Mayor Lois Jackson unveiled an interpretive sign yesterday morning to recognize Delta's once-thriving oyster industry.
The sign is at the site of a former oyster shucking plant at the foot of 112th Street at Boundary Bay.
Unveiled as part of Delta's Heritage Week celebrations, the sign commemorates the plant, which operated from 1941 to 1963 and harvested indigenous oysters and later Atlantic oysters.
The B.C. Packers Ltd. plant employed 30 to 40 people at the height of its operation, Jackson said.
"It was a big operation," she said.
When B.C. Packers moved to the site, it acclaimed Boundary Bay as the "best oyster location on the Pacific."
At the time of its closure the plant contributed to over half of the province's oyster production.
Boundary Bay's tidal and wave action, salinity, oxygen content, augmented by fresh water and silt from surrounding rivers and sloughs, made ideal conditions for oyster propagation.
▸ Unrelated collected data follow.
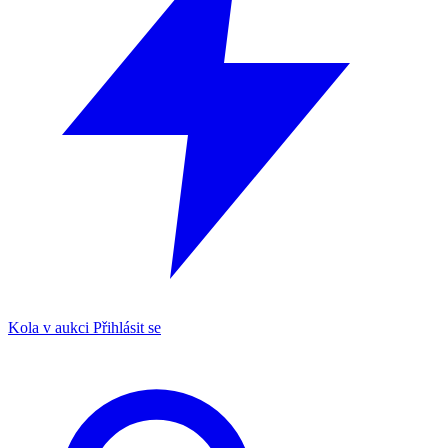
Kola v aukci
Přihlásit se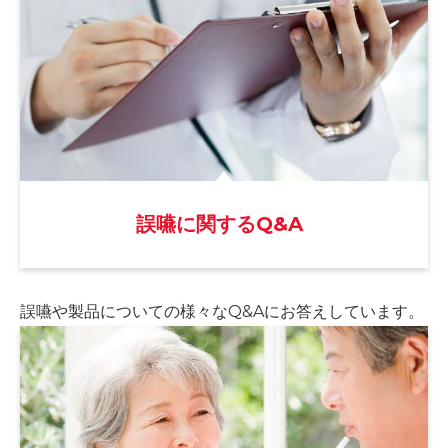
誤嚥に関するQ&A
誤嚥や製品についての様々な
Q&Aにお答えしています。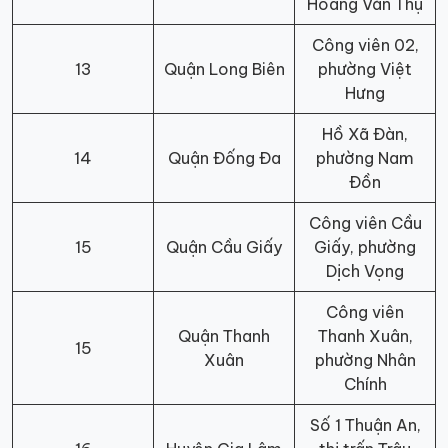
Hoàng Văn Thụ
Công viên 02,
13
Quận Long Biên
phường Việt
Hưng
Hồ Xã Đàn,
14
Quận Đống Đa
phường Nam
Đồn
Công viên Cầu
15
Quận Cầu Giấy
Giấy, phường
Dịch Vọng
Công viên
Quận Thanh
Thanh Xuân,
15
Xuân
phường Nhân
Chính
Số 1 Thuận An,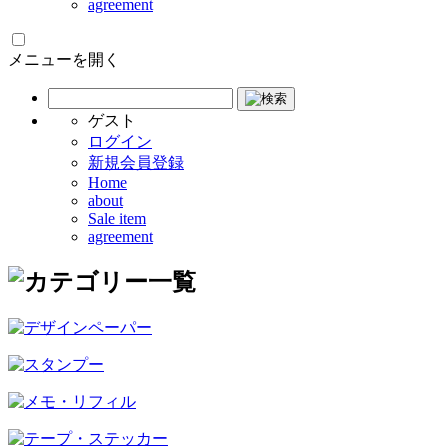
agreement
メニューを開く
ゲスト
ログイン
新規会員登録
Home
about
Sale item
agreement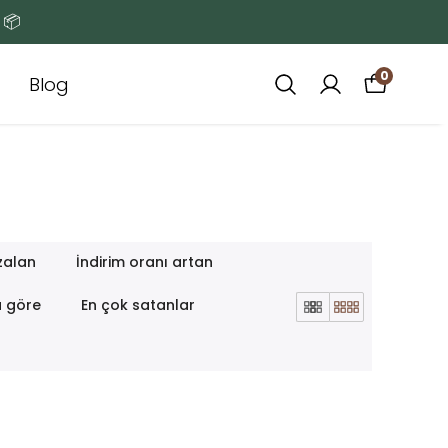
 📦
0
Blog
zalan
İndirim oranı artan
a göre
En çok satanlar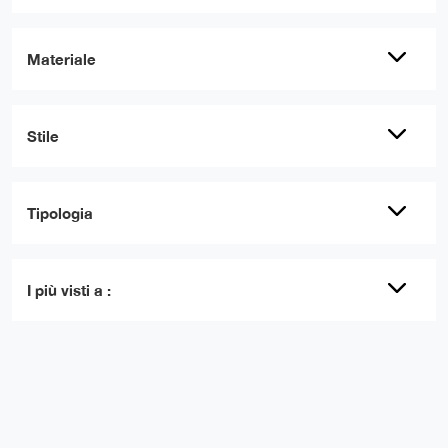
Materiale
Stile
Tipologia
I più visti a :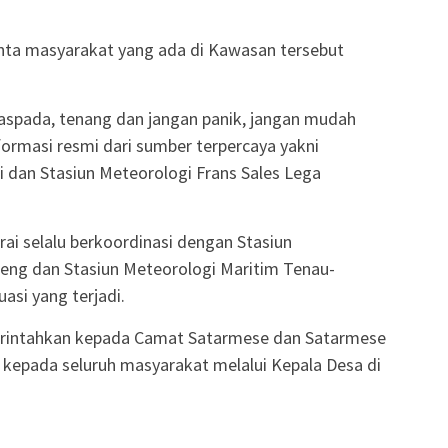
inta masyarakat yang ada di Kawasan tersebut
spada, tenang dan jangan panik, jangan mudah
formasi resmi dari sumber terpercaya yakni
dan Stasiun Meteorologi Frans Sales Lega
ai selalu berkoordinasi dengan Stasiun
teng dan Stasiun Meteorologi Maritim Tenau-
asi yang terjadi.
perintahkan kepada Camat Satarmese dan Satarmese
 kepada seluruh masyarakat melalui Kepala Desa di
The plant's closure was brought about due to sewage pollution from the Nicomekl and Serpentine rivers.
The plant and pier were demolished in 1995.
The new sign is a re-creation of an original interpretive sign, completed in 1997, which fell victim to vandalism. Jackson said she hopes the new sign will stand for many years.
Delta's Heritage Week runs from Feb. 18 to 24.
As part of the week, the Cammidge House in Boundary Bay Regional Park is hosting an open house Sunday from 1 to 4 p.m. featuring old photos and vintage cars.